### WORK TASK
Look through the records below for the line with "hen : dance". Return that line and each one after it up to and including the line with "professionnels.", exactly.

[Stored data entries]
= = = = = = =

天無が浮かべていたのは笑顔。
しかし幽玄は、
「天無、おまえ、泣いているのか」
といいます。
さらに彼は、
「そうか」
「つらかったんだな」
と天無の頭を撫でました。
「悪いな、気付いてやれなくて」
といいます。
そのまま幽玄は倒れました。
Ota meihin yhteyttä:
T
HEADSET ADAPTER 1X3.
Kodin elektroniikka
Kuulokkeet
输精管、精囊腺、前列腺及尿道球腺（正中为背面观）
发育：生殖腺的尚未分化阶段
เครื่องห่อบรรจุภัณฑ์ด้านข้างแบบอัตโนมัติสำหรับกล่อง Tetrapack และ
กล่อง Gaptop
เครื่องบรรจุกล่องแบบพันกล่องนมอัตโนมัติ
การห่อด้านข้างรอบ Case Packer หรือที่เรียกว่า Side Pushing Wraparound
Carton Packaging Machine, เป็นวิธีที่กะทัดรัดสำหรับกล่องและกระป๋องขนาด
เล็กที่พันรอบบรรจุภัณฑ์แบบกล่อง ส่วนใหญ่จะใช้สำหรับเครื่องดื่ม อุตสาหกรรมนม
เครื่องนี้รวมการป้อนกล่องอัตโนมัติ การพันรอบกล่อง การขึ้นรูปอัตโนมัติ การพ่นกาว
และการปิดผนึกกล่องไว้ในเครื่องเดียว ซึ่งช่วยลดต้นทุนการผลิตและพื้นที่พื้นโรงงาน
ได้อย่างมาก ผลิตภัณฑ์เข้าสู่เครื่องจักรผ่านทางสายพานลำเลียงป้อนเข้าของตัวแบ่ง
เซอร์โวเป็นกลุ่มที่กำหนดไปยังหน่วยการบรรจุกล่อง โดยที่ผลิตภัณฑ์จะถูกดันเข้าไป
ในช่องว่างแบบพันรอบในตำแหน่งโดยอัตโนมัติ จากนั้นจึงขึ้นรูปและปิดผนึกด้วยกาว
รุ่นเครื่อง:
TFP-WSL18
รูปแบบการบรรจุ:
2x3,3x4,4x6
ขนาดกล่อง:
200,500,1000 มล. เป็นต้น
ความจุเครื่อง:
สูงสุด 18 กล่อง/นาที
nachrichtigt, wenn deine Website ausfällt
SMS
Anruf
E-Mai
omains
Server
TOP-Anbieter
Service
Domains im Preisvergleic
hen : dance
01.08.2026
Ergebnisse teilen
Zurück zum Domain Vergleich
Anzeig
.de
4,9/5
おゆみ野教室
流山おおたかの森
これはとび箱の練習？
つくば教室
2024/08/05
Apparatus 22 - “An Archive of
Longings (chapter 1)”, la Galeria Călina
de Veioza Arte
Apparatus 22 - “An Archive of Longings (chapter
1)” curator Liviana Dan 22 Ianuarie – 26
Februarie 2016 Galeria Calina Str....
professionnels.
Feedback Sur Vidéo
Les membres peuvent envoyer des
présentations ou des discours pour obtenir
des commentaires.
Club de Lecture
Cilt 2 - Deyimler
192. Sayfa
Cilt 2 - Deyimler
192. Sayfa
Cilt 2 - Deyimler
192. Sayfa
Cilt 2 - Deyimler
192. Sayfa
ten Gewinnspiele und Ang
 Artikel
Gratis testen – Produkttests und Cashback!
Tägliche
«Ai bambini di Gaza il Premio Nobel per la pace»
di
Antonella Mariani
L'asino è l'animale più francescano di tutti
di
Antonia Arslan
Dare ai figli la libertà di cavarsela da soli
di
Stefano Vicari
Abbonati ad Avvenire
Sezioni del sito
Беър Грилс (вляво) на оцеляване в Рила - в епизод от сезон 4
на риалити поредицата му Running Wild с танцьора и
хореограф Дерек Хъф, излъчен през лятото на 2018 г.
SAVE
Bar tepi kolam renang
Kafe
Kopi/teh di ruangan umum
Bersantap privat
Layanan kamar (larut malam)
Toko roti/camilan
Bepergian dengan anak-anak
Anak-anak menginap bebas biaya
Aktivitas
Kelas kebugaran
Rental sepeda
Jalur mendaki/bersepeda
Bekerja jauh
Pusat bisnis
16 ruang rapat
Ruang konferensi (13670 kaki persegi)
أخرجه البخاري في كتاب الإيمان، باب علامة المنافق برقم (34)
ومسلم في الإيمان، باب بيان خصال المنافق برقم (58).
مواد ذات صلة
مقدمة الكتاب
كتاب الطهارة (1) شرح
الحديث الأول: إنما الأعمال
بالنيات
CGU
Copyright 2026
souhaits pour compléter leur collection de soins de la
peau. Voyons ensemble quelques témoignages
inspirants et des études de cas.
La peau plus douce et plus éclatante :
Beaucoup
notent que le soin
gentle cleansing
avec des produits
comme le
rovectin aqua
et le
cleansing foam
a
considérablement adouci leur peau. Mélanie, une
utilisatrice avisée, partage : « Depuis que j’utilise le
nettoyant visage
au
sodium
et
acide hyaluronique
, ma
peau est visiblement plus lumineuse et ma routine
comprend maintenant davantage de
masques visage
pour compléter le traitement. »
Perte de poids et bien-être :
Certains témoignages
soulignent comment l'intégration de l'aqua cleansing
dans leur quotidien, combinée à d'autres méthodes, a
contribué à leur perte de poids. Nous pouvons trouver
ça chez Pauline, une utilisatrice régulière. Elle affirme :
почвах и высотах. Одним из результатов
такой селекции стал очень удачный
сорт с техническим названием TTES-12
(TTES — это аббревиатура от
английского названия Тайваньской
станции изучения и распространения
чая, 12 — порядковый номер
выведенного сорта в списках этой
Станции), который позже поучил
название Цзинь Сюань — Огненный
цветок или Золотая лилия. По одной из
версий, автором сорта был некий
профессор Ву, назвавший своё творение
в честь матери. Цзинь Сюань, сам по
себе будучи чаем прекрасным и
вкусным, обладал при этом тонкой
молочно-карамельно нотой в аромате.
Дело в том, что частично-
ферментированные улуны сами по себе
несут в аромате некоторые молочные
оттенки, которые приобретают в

= = = = = = =

### THE ANSWER
hen : dance
01.08.2026
Ergebnisse teilen
Zurück zum Domain Vergleich
Anzeig
.de
4,9/5
おゆみ野教室
流山おおたかの森
これはとび箱の練習？
つくば教室
2024/08/05
Apparatus 22 - “An Archive of
Longings (chapter 1)”, la Galeria Călina
de Veioza Arte
Apparatus 22 - “An Archive of Longings (chapter
1)” curator Liviana Dan 22 Ianuarie – 26
Februarie 2016 Galeria Calina Str....
professionnels.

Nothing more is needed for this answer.